Но еще до середины луны его рана практически затянулась, он стал активнее, любопытнее, чаще подергивал крыльями, порывался встать и походить, но я не давала; при посетительницах он тихо лежал, с головой накрывшись покрывалом, чтобы не пугать их, но в то же время я не сомневалась, что за мной неотрывно следили его внимательные глаза. Почти как собачка!

И, когда он совсем окреп, произошло то, чего я боялась больше всего: он попытался познакомиться.

— К тебе всегда только самки ходят?

— Самки у бегемотов! Это женщины.

— Хорошо, Белена, — мое имя давалось ему немного тяжело, но он как будто нарочно старался произносить его как можно чаще. — К тебе всегда только женщины ходят?

— Нет, обычно поровну и девиц, и молодцов, — ответила я, сверяясь с записями в потрепанном блокноте и смешивая в ступке корни и листья, из которых на выходе получится смесь от обильных менструаций — дочка мельника из деревни третий раз за месяц упала в обморок и едва не попала волосами в жернова! — Просто скоро Купальная, и они ищут успокоения в магии.

— Что такое купальная? — нахмурился он, даже суровым стал с виду. — Былянкам угрожает опасность?

Я переложила готовую смесь в маленькую коробочку и убрала в сумку, делая вид, что не слышала вопроса. Ну как я объясню ему, чудовищу, что девушки боятся не достаться никому в жены? Еще не так поймет!

— Мне нужно отлучиться, — сказала я вместо ответа. — В деревню. Ненадолго. До заката буду дома. Ничего здесь не трогай!

— Я уже окреп, Белена, — возразил он, стараясь звучать мягко. — Я хочу отпла... отбла... отблагодарить. За твою помощь.

Стало даже смешно.

— Отблагодарить? Каким образом? Лежи, Богов ради!

— Я мог бы нарубить дров, развести огонь... я смогу! Я сумею!

— А мне потом лечить твою опять открывшуюся рану? Нет уж! Увольте. Мне есть, на что тратить жизнь.

— Постой, Белена! — Даже с постели поднялся, так не хотел отпускать! — Разреши пойти с тобой в деревню! Я буду тебя охранять.

— В деревне мне ничего не угрожает, а лес — моя подруга.

— Ты должна была сказать "друг"...

— Нет, детка, — улыбнулась я. — Ничего я не должна была.

Я повесила сумку через плечо и выскочила из дома; теплая земля нежно коснулась моих босых ног. Бойко я взяла с собой — бедняге не хотелось сидеть у порога, пока хозяйка гуляет, да и огромное чудовище с Пустошей его все-таки, пусть немножечко, но пугало.

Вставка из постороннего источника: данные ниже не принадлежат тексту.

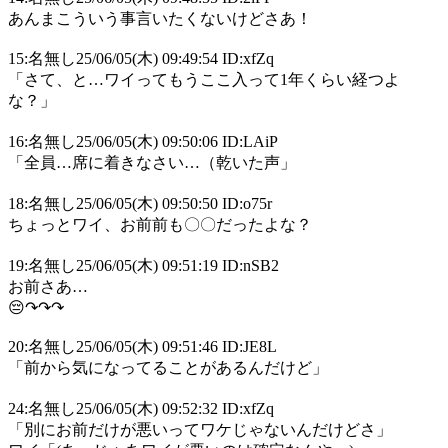
あんまこういう事言いたくないけどさあ！
15:名無し25/06/05(木) 09:49:54 ID:xfZq
「さて、と…ワイってもうここ入って1年くらい経つよ
な？」
16:名無し25/06/05(木) 09:50:06 ID:LAiP
「全員…席に着きなさい…（乾いた声」
18:名無し25/06/05(木) 09:50:50 ID:o75r
ちょっとワイ、お前前も〇〇だったよな？
19:名無し25/06/05(木) 09:51:19 ID:nSB2
お前さあ…
😔↷↷↷
20:名無し25/06/05(木) 09:51:46 ID:JE8L
「前から気になってることがあるんだけど」
24:名無し25/06/05(木) 09:52:32 ID:xfZq
「別にお前だけが悪いってワケじゃないんだけどさ」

Путь до деревни был неблизким, но меня это даже радовало. По дороге то и дело попадались знакомые, и каждому я отвешивала поклоны: деревьям, которых знала еще деревцами, птицам, с которыми любила петь по утрам, зверям, для которых была сестрицей. Обычная былянка на моем месте как будто бы шла по лесу, но я на самом деле прогуливалась по коридорам собственного дома, и была совершенно довольна собой. Да, хорошо, что решила отнести лекарство сама, а не ждать, пока за ним придут деревенские, мне нужно было немного развеяться, немного привести в порядок мысли. Мой пушистый гость оправился и совсем скоро сможет ходить, и что после того? Что мне с ним сделать? Выгнать на улицу с советом отправиться обратно в пустоши, расспросить, что привело его так далеко, помочь, если нужна помощь? Но почему я должна всем помогать? Быляне платят за помощь едой и одеждой, а что может дать он? Ничего!

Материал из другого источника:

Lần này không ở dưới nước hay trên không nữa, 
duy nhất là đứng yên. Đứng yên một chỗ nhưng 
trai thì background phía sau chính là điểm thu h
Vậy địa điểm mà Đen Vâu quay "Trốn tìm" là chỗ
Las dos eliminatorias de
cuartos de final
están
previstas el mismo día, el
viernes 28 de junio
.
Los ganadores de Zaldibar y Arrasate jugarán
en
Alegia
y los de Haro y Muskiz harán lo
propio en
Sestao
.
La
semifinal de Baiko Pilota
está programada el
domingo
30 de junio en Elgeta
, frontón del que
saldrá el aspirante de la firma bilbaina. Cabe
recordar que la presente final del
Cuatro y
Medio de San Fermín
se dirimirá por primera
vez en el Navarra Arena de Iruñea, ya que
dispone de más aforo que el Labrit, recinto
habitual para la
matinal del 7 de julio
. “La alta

Я ведьма, а не бюро добрых услуг!

На подходе к деревне заметила непривычную суету, но значения не придала. Деревенские — быляне простые, жизнь у них праздная, и даже самое малейшее событие способно перерасти в грандиозную новость. Вот в прошлом году у рыжей кошки Марыськи от рыжего же кота родился черный котенок, вот обсуждению-то было!

Но чем ближе была толпа, тем неспокойнее становилось на сердце. Быляне были не восторженные, не заинтересованные, даже не возбужденные или взбудораженные, а какие-то злые, как будто скандалили друг с другом, и мне хватило даже коротких обрывков их фраз, чтобы все понять.

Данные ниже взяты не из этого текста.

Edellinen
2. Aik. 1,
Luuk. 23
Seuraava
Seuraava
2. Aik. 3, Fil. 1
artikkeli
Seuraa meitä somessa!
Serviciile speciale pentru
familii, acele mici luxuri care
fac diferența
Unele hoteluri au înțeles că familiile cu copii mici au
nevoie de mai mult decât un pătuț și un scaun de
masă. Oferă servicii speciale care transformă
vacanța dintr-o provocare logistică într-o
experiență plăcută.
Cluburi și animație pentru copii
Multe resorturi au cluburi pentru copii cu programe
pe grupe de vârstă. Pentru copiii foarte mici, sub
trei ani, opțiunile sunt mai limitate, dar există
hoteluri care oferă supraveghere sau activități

— Отдайте ее Белене на съедение! — кричали быляне. — Блудница! Дьяволица! Одалиска!

Чудовищно.

Придержав Бойко, уже рвущегося в бой, я твердой походкой двинулась к толпе и крикнула так громко, что даже сама немного испугалась:

— Мне послышалось, или меня звали на обед? Поесть я всегда готова!

Шум немедленно стих, все уставились на меня, все побледнели от страха, и я смогла увидеть меж их плеч девицу, к которой и шла. Не от менструаций она в обмороки падала, не от менструаций...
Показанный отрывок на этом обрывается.